The small circle plotting Trump’s economic reopening

The list went on and on. “Wendy’s, Waffle House, Starbucks, Wolfgang Puck, Thomas Keller, Jean-Georges — my friend, Jean-Georges — and Daniel,” President Trump said in the last of the evening sunshine. “You know them.”

Jean-Georges is Jean-Georges Vongerichten, whose eponymous restaurant in Manhattan’s Trump International Hotel is one of the president’s favorite dining spots. And now, the restaurateur is one of more than 200 people appointed to the Great American Economic Revival Industry Groups, 17 panels covering everything from healthcare to hospitality, that the president hopes will help plot a course back from the economic devastation wrought by COVID-19.

“So, those are the names that we have on our list,” Trump said. “They’re the names that are, I think, the best and the smartest, the brightest, and they’re going to give us some ideas.”

After weeks of questions about how the president planned to reopen the economy, there was an answer.

For a senior administration official watching proceedings on television from his home work station, it looked like a “kitchen sink” approach. “One extreme to another,” said the official, who had been trying to harness some of the dozens of existing advisory committees in the effort. “Tiny group of insiders to every person ever.”

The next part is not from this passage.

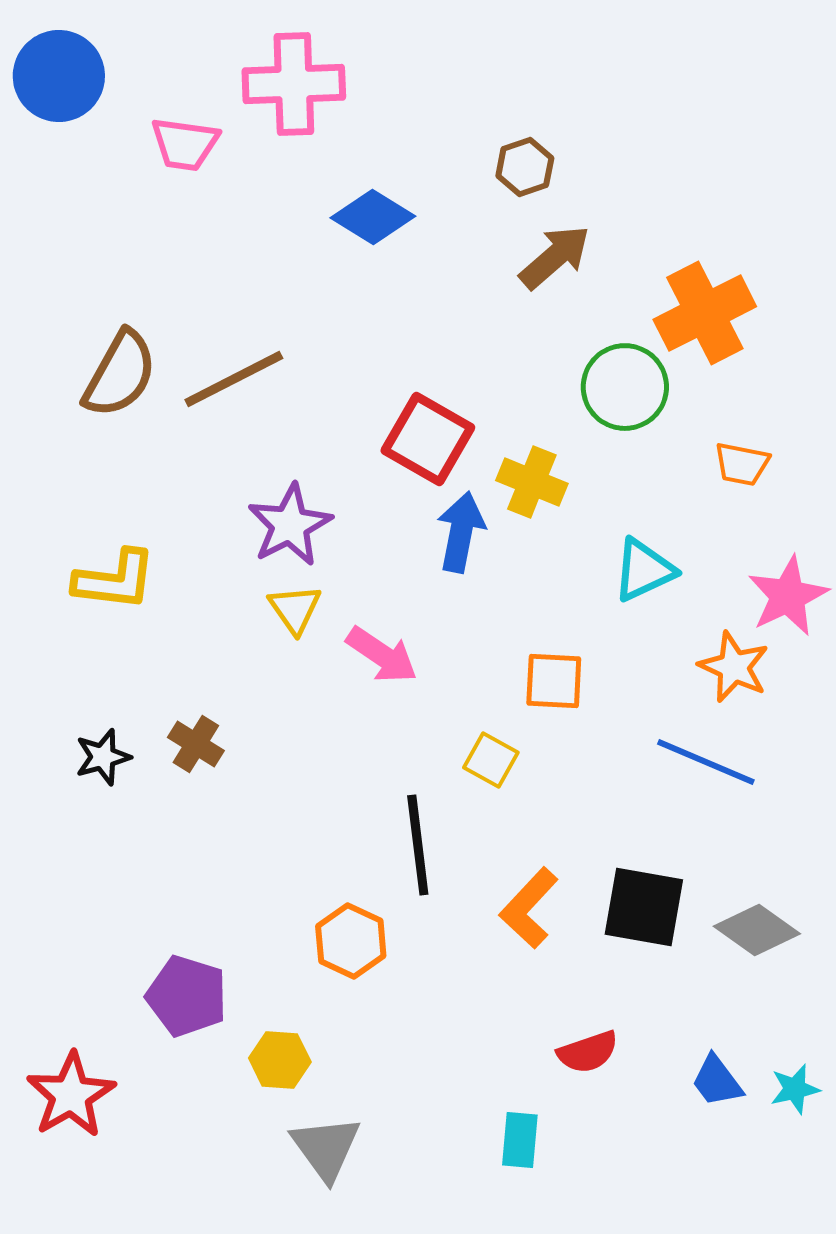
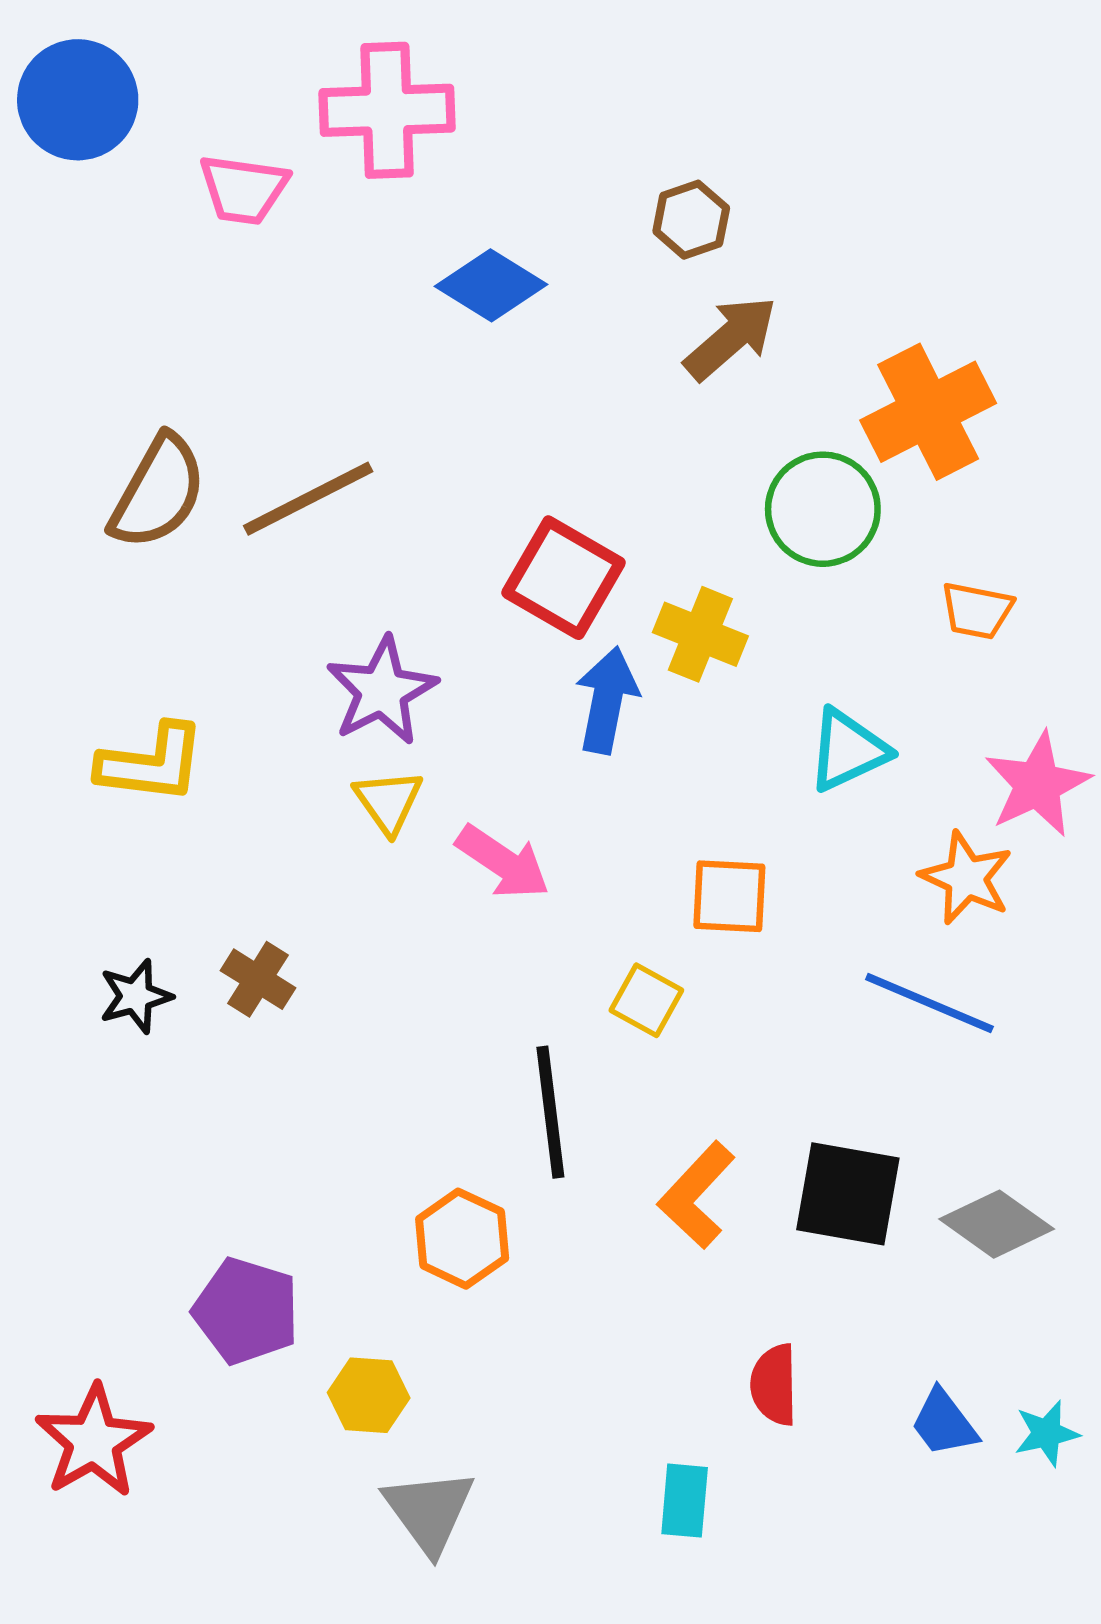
red semicircle: (588, 1052) -> (774, 1385), turned 108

It was a typically idiosyncratic move by a president facing an anxious public and the most difficult decision of his presidency. His scientific advisers, such as Drs. Deborah Birx and Anthony Fauci, had been public in warning that lifting social distancing restrictions too early would lead to a spike in COVID-19 cases, but, at the same time, an influential group of aides, interest groups, and allies in late-night telephone calls was telling him that any delay would disproportionately hurt the voters who propelled him to power.

White House officials past and present described the voices urging him to move faster rather than slower in easing his federal guidelines.

Inside the administration, the key players are the president’s chief economic adviser Larry Kudlow, the vice president’s chief of staff Marc Short, and Treasury Secretary Steven Mnuchin. They are joined by two China hawks in trade adviser Peter Navarro and Trade Representative Robert Lighthizer, who regularly make the case that the longer the shutdown continues, the more danger there is that manufacturers and supply chains will disappear overseas.

Navarro told the New York Times: “It’s disappointing that so many of the medical experts and pundits pontificating in the press appear tone-deaf to the very significant losses of life and blows to American families that may result from an extended economic shutdown.”

That argument is resonating with Trump, according to a former campaign official briefed on White House deliberations.

“Think of small business owners and all the millions of people that work in stores, the leisure industry,” he said. “These are the people who can’t just take a laptop home and work from there. And that’s Main Street. That’s not just the Trump base but the Republican base.”

Critical in making the case, according to two sources, is Linda McMahon, an old friend of the president who now heads America First Action, the biggest Trump-aligned super PAC. Before taking on that role, she led the Small Business Administration.

And the influential radio host Rush Limbaugh is amplifying the message in his daily show. Hours before Trump announced his new panels on Tuesday, Limbaugh described the economic damage in manageable terms, avoiding percentages or abstract ideas such as gross domestic product and mind-boggling numbers. “I see all these businesses that are closed, and, as I drive by them and look at them, I wonder: How many of these businesses were people’s life’s work? How many of these businesses? Be they restaurants or whatever, how many of them represent a boarded-up, closed life’s dream?”

Trump may now have dozens of business brains in his panels, from Amazon’s Jeff Bezos and Apple’s Tim Cook to big donors such as casino magnate Sheldon Adelson and friends that include the New England Patriots’ Bob Kraft, to call on. But the suspicion is that this “kitchen sink” cabinet will play second fiddle to his existing circle of confidants.

“The president is nothing if not a creature of habit,” as one insider put it.